This is the early access documentation preview for Custom Views. This documentation might not be in sync with our official documentation.

Merchant Center API

Custom Views need to fetch data from different APIs in Composable Commerce. Examples are fetching channel information or updating product data.

Accessing these API requires some sort of authentication mechanism. For security reasons, client-side applications cannot be trusted with sensitive credentials, which makes it difficult to connect to an API directly from the browser.

To solve these issues, the Merchant Center provides an HTTP API that handles authentication and authorization to all Composable Commerce APIs. You can think about it as an API Gateway.

Therefore, Custom Views use the Merchant Center API to make requests to the Composable Commerce APIs. The way you select the API in your requests depends on the API Gateway endpoints.

Merchant Center API
Merchant Center API

Cloud Regions

Composable Commerce is available in multiple cloud Regions. These Regions are completely isolated from each other and no data is transferred between them.

Composable Commerce accounts created for one Region are not valid for the other Regions. A signup is required for each Region individually. In case you need advice in which Region your Project should be located, please contact commercetools support.

Hostnames

The Merchant Center and the Merchant Center API Gateway are available in the same cloud Regions where Composable Commerce runs.

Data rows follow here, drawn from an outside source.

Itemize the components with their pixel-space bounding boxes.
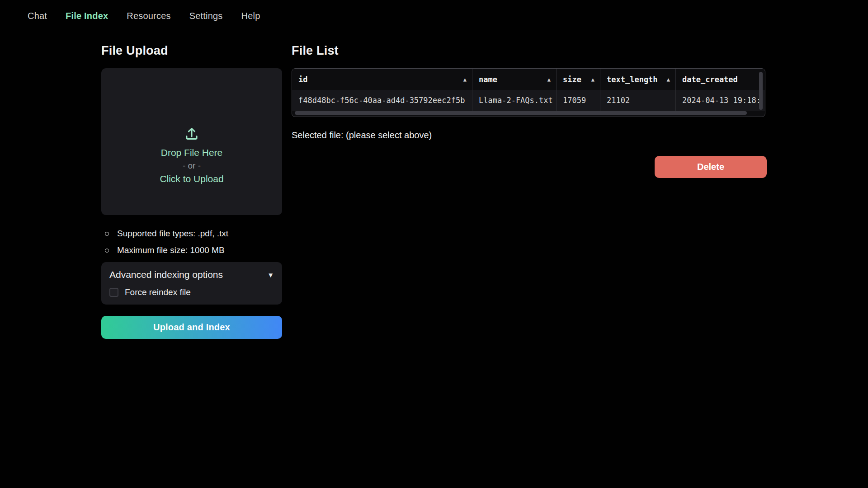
column-label: id: [298, 75, 307, 84]
sort-asc-icon[interactable]: ▲: [591, 76, 594, 83]
upload-and-index-button[interactable]: Upload and Index: [101, 316, 282, 339]
upload-notes: Supported file types: .pdf, .txt Maximum…: [101, 229, 282, 255]
column-label: text_length: [607, 75, 658, 84]
file-table: id▲name▲size▲text_length▲date_created f4…: [292, 68, 765, 117]
table-cell-size[interactable]: 17059: [557, 90, 600, 111]
column-header-name[interactable]: name▲: [472, 69, 557, 90]
or-label: - or -: [183, 161, 201, 171]
accordion-title: Advanced indexing options: [109, 269, 223, 280]
note-text: Maximum file size: 1000 MB: [117, 245, 225, 255]
tab-resources[interactable]: Resources: [127, 11, 170, 21]
bullet-icon: [105, 232, 109, 236]
table-header-row: id▲name▲size▲text_length▲date_created: [292, 69, 765, 90]
tab-file-index[interactable]: File Index: [66, 11, 108, 21]
sort-asc-icon[interactable]: ▲: [667, 76, 670, 83]
advanced-options-accordion: Advanced indexing options ▼ Force reinde…: [101, 262, 282, 305]
table-cell-id[interactable]: f48d48bc-f56c-40aa-ad4d-35792eec2f5b: [292, 90, 472, 111]
column-header-text_length[interactable]: text_length▲: [600, 69, 676, 90]
click-to-upload-link[interactable]: Click to Upload: [160, 174, 223, 184]
table-cell-date_created[interactable]: 2024-04-13 19:18:: [676, 90, 765, 111]
vertical-scrollbar[interactable]: [759, 72, 763, 110]
column-header-id[interactable]: id▲: [292, 69, 472, 90]
delete-button[interactable]: Delete: [655, 156, 767, 178]
force-reindex-checkbox[interactable]: Force reindex file: [109, 287, 274, 297]
dropzone-content: Drop File Here - or - Click to Upload: [160, 126, 223, 184]
accordion-header[interactable]: Advanced indexing options ▼: [109, 269, 274, 280]
tab-settings[interactable]: Settings: [189, 11, 223, 21]
chevron-down-icon: ▼: [267, 271, 274, 279]
drop-file-here-label: Drop File Here: [161, 147, 223, 158]
file-list-section: File List id▲name▲size▲text_length▲date_…: [292, 44, 767, 339]
table-cell-name[interactable]: Llama-2-FAQs.txt: [472, 90, 557, 111]
horizontal-scrollbar[interactable]: [295, 111, 747, 115]
tab-help[interactable]: Help: [241, 11, 260, 21]
column-header-size[interactable]: size▲: [557, 69, 600, 90]
upload-icon: [184, 126, 200, 142]
file-upload-title: File Upload: [101, 44, 282, 58]
checkbox-icon[interactable]: [109, 288, 118, 297]
file-dropzone[interactable]: Drop File Here - or - Click to Upload: [101, 68, 282, 215]
note-text: Supported file types: .pdf, .txt: [117, 229, 228, 239]
selected-file-status: Selected file: (please select above): [292, 130, 767, 141]
sort-asc-icon[interactable]: ▲: [547, 76, 551, 83]
column-label: date_created: [682, 75, 738, 84]
table-cell-text_length[interactable]: 21102: [600, 90, 676, 111]
file-list-title: File List: [292, 44, 767, 58]
delete-button-row: Delete: [292, 156, 767, 178]
sort-asc-icon[interactable]: ▲: [463, 76, 467, 83]
column-label: name: [479, 75, 497, 84]
bullet-icon: [105, 249, 109, 253]
table-row[interactable]: f48d48bc-f56c-40aa-ad4d-35792eec2f5bLlam…: [292, 90, 765, 111]
top-nav: Chat File Index Resources Settings Help: [0, 0, 868, 21]
note-max-size: Maximum file size: 1000 MB: [105, 245, 282, 255]
file-upload-section: File Upload Drop File Here - or - Click …: [101, 44, 282, 339]
column-header-date_created[interactable]: date_created: [676, 69, 765, 90]
force-reindex-label: Force reindex file: [125, 287, 191, 297]
note-supported-types: Supported file types: .pdf, .txt: [105, 229, 282, 239]
tab-chat[interactable]: Chat: [28, 11, 47, 21]
column-label: size: [563, 75, 581, 84]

All hostnames are subdomains of commercetools.com and follow a specific naming format, including the cloud provider, the cloud Region, and the Merchant Center service name.

https://{mcService}.{region}.{cloudProvider}.commercetools.com
  • mcService: for the Merchant Center frontend the value is mc, for the Merchant Center API Gateway the value is mc-api.
  • region: the Region of the cloud provider, see table below.
  • cloudProvider: the cloud provider, either gcp or aws.
Cloud RegionMerchant Center API Gateway hostname
Australia (Google Cloud, Sydney)mc-api.australia-southeast1.gcp.commercetools.com
Europe (Google Cloud, Belgium)mc-api.europe-west1.gcp.commercetools.com
Europe (AWS, Frankfurt)mc-api.eu-central-1.aws.commercetools.com
North America (Google Cloud, Iowa)mc-api.us-central1.gcp.commercetools.com
North America (AWS, Ohio)mc-api.us-east-2.aws.commercetools.com
China (AWS, Ningxia)mc-api.cn-northwest-1.aws.commercetools.cn

Cloud Identifiers

To make it easier to reference the Merchant Center API URL, for example in the Custom View config, each cloud Region maps to an identifier.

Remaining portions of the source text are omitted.